Nunca te des por vencido.
Jamás. Jamás.
No hay que aflojarle a la vida
aunque te cueste llorar.
No te des por derrotado,
Jamás. Jamás.
Uno tiene que pelear
por todo lo que quiere,
y hasta el día en que uno muere
tiene que luchar.
No hay que aflojarle a la vida.
Todo es cuestión de luchar.
Y no dejar que te pisen.
Jamás. Jamás.
Uno tiene que pelear
por todo lo que quiere,
y hasta el día que uno muere
tiene que luchar.
No hay que aflojarle a la vida.
Y cuando te trate mal,
nunca te des por vencido.
Jamás. Jamás.
A veces la realidad parece confabularse contra nuestras aspiraciones más personales, que hemos visto a la luz de la fe. La realidad nos oprime y tenemos la sensación de estar estancados sin remedio desde siempre y para siempre.

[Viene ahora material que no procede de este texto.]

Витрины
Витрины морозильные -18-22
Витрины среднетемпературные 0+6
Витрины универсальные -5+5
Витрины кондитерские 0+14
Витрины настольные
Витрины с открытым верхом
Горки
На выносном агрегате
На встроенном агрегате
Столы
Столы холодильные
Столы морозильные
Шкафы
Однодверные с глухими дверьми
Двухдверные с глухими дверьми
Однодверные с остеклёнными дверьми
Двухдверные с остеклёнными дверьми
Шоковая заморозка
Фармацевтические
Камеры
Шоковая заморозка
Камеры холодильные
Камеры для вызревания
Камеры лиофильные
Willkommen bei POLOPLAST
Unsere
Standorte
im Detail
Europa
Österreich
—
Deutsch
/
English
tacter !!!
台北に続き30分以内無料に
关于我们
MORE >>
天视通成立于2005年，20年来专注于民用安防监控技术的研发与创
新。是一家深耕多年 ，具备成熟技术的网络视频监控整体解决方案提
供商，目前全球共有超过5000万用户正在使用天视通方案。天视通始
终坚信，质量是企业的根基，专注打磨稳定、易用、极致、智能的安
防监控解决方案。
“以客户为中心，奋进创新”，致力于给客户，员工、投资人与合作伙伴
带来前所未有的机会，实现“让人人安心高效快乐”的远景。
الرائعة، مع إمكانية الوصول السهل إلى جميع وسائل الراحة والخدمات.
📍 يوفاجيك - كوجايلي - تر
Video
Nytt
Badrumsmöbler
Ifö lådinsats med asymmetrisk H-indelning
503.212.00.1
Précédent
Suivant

En esos momentos no tenemos que ceder a la tentación de perder la esperanza, olvidando nuestro fin. Nuestros sufrimientos se agravan por la rebelión, por nuestra falta de silencio y de disponibilidad en los momentos de dolor.
En definitiva los desengaños y dificultades serán los que les darán valor a nuestros ideales, y nos permitirán recapitular y capitalizar todos los esfuerzos previos.
Nos costará quizás muchas lágrimas, pero debemos perseverar hasta el fin, sin aflojar nunca, como un elástico nuevo, porque esa “resiliencia”, que es sencillez, nos convierte indefectiblemente en autores de nuestra alegría.